[Opening Excerpted data section]
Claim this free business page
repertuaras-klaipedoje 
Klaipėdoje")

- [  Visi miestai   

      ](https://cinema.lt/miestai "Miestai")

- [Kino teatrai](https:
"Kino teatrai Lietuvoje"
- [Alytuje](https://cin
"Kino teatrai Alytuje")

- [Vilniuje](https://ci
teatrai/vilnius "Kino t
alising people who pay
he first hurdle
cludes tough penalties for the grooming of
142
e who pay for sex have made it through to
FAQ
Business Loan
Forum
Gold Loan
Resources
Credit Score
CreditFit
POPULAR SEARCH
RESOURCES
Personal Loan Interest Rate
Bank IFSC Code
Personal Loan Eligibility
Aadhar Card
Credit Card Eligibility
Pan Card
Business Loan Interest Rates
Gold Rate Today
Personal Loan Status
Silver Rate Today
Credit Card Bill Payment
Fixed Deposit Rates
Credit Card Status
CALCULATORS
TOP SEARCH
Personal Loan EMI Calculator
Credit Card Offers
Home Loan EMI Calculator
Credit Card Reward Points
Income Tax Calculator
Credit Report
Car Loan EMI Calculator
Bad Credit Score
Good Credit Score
[Closing Excerpted data section]
[Opening Excerpted data section]
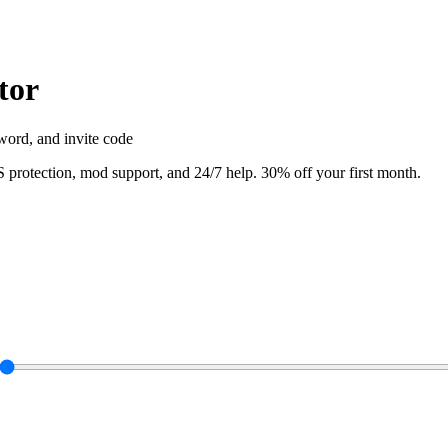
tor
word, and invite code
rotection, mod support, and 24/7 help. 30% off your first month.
[Closing Excerpted data section]
[Opening Excerpted data section]
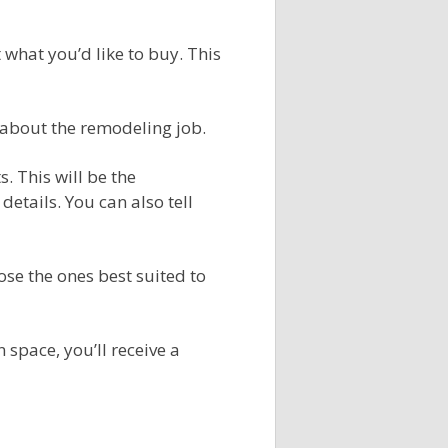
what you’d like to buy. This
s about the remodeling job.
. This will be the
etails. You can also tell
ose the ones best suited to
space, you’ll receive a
[Closing Excerpted data section]
**What you need to do**
What is needed is each line of the entries that contains the word "Alytuje".

**Exercise solution**
- [Alytuje](https://cin
"Kino teatrai Alytuje")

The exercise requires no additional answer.